O que esses garçons comeram para passar mal ao mesmo tempo? A dúvida me divertia.
O restaurante estava parcialmente cheio, o visual do lugar ainda me encantava, por trazer um ar de nobreza que fazia qualquer um esquecer o inferno que se passava lá fora.
No fundo do salão, entreguei o pedido a um jovem casal, servindo-lhes cevapi, burek e uma jarra de suco de laranja, pratos típicos que faziam muito sucesso.
— Desculpem pela demora — digo, servindo-os.
— Excelente, além de atrasada, a garçonete ainda fede — diz a jovem loira com deboche, fazendo o rapaz rir.
— Desculpem — digo sem graça, sentindo o cheiro de comida na roupa misturado com sabão. — Eu estava na cozinha cobrindo o pessoal que faltou.
— Desculpa?
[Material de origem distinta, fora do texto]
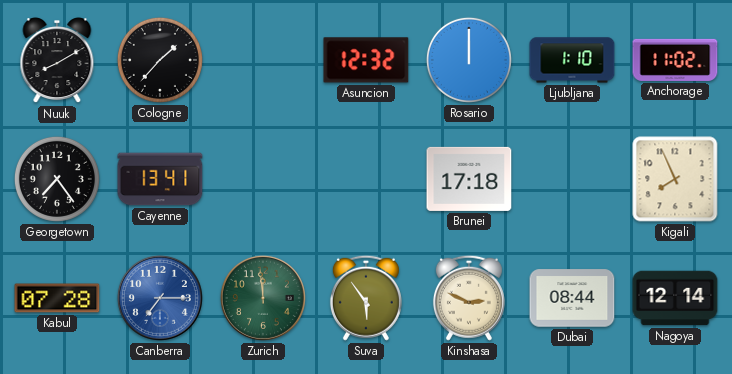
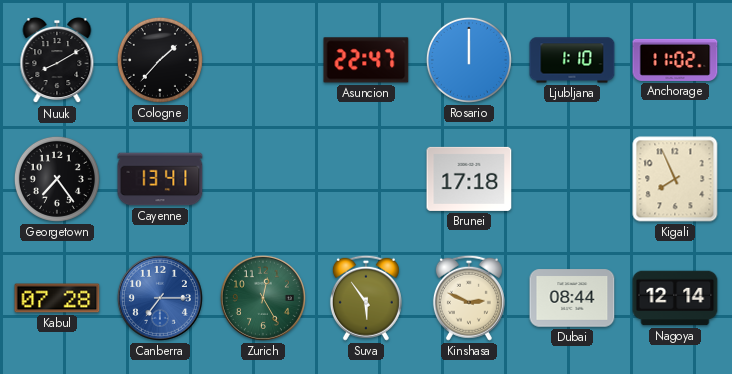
Asuncion: 12:32 -> 22:47
Zurich: 11:59 -> 12:25
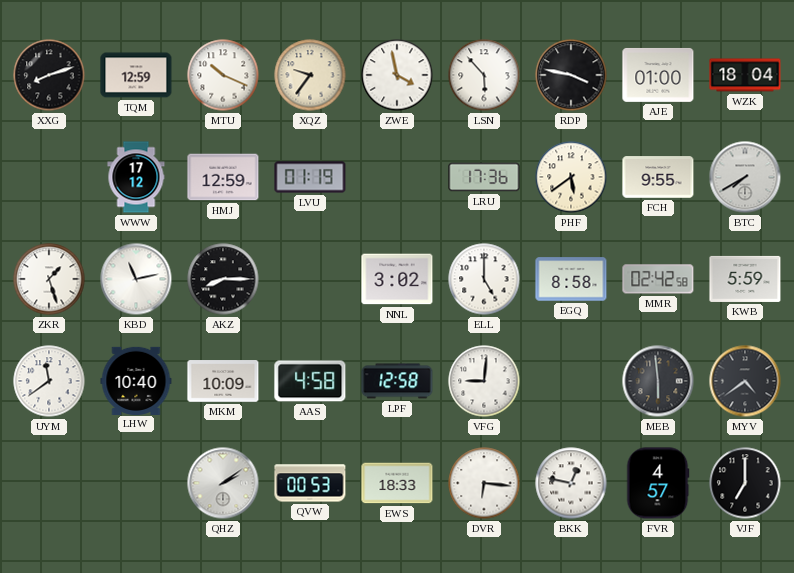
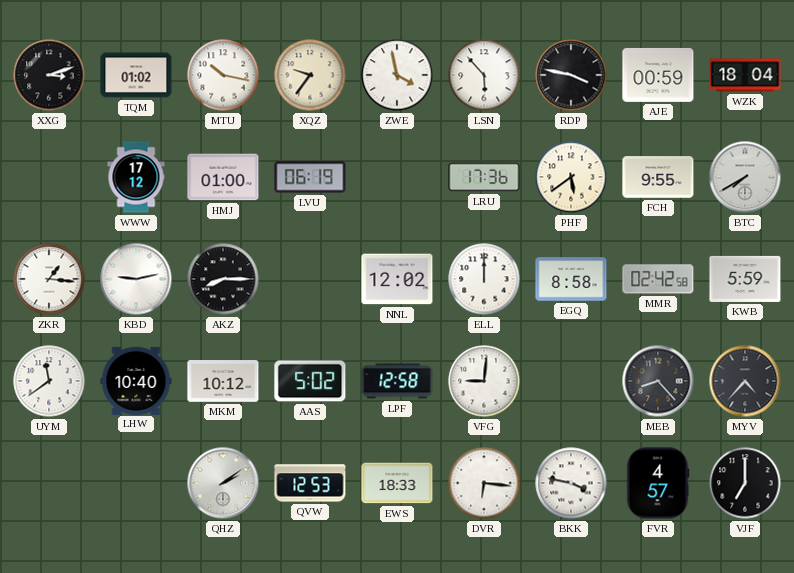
XXG: 8:12 -> 3:12
TQM: 12:59 -> 01:02
MTU: 10:19 -> 10:17
AJE: 01:00 -> 00:59
HMJ: 12:59 -> 01:00
LVU: 01:19 -> 06:19
ZKR: 1:27 -> 1:16
KBD: 11:13 -> 9:13
NNL: 3:02 -> 12:02
ELL: 5:00 -> 12:00
MKM: 10:09 -> 10:12
AAS: 4:58 -> 5:02
MEB: 5:59 -> 8:23
MYV: 4:39 -> 4:37
QVW: 00:53 -> 12:53
BKK: 12:47 -> 3:47
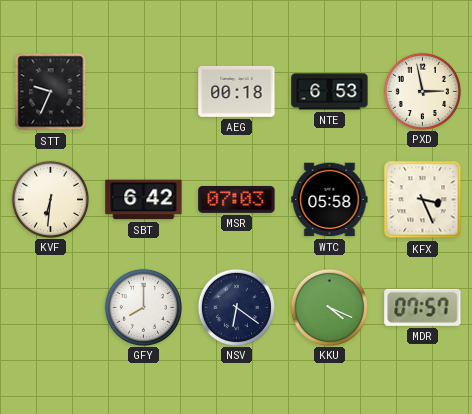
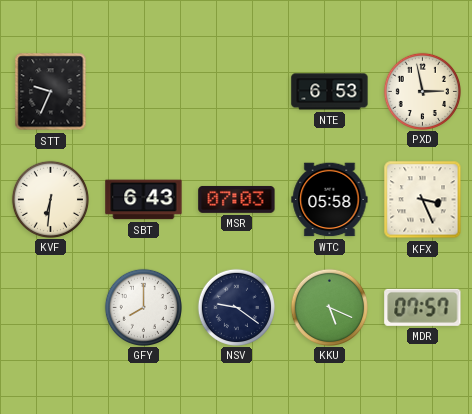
AEG: 00:18 -> none
SBT: 6:42 -> 6:43
NSV: 6:21 -> 9:21
KKU: 4:19 -> 5:19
É só isso que você sabe dizer? — diz a jovem sem nenhum pudor. — O atendimento daqui caiu muito de qualidade, não me lembro dessa demora e muito menos de ser atendida por uma pessoa porca desse jeito. Ao menos lavou as suas mãos imundas para tocar na minha comida? Irei fazer uma reclamação com a Kelly. — a mulher diz isso olhando nos fundos dos meus olhos sem mostrar um pingo de compaixão.
Lágrimas ameaçavam a cair, mas as controlo. Nunca havia sido tratada assim antes. O constrangimento vira raiva.
Aquela loira insuportável se achava dona do mundo. Pela cara da patricinha, nem sequer a própria cama aquela vaca arruma.
Inúmeras ofensas passam pela minha mente, mas tento manter a postura. Não posso prejudicar Kelly no meu último dia.
— Senhorita... — digo, reunindo toda a minha calma. — Isso não te dá o direito de ser mal-educada, eu já lhe pedi desculpas.
— Mal-educada? — diz esnobe. — Quem está sendo é você que não sabe o seu lugar, pobretona.
— Sei muito bem onde é o meu lugar, e graças a Deus é longe de pessoas de baixo nível como a senhorita — falo serena mesmo com uma sensação ruim no peito.
— O quê? — disse a jovem incrédula. — Sabe com quem você está falando? Samantha Williams, meu pai tem dinheiro para comprar essa cidade inteira.
— E não sobrou para comprar educação para a filhinha dele? — falo imitando a voz fina de patricinha da garota.
O jovem dá uma gargalhada intensa, saindo da omissão e nos lembrando da sua presença ali desfrutando um copo de suco.
— Você vai deixar ela falar assim comigo, Jorge? — O rapaz a encara imóvel.
— Algum problema aqui? — Diz Kelly, olhando para nós três.
— Sim, muitos problemas. A sua funcionária é uma puta fedida, sem nenhum pingo de educação, tirou ela de um puteiro, foi? — Diz Samantha raivosa.
Cansei, ninguém me trata assim.
Agarro a jarra de suco sobre a mesa e jogo com força no rosto da loira insuportável. O semblante de soberba se transforma em espanto.
— Nossa! Como sou burra! — digo sorrindo e saindo para a cozinha, enquanto a vaca chorava e dava seu show para o namorado e Kelly.
Entro para cozinha, buscando respirar profundamente para que eu pudesse me acalmar da tensão daquele momento.
Detestava esse tipo de atitude, mas Samantha passou dos limites. Não havia trabalhado e estudado a vida inteira para ser humilhada por uma herdeira qualquer.
— Ellen! — grita Kelly voltando à cozinha, estava vermelha de raiva. — O que foi isso?
— Eu não tenho saco para lidar com esse tipo de gente, ela me tratou como se eu fosse uma vagabunda.
— A família dela são clientes fiéis ao meu restaurante, eles fazem várias encomendas aqui. — Diz alterada.
— Merda. — Digo pondo as mãos na cabeça. — Eu não queria te prejudicar, é sério.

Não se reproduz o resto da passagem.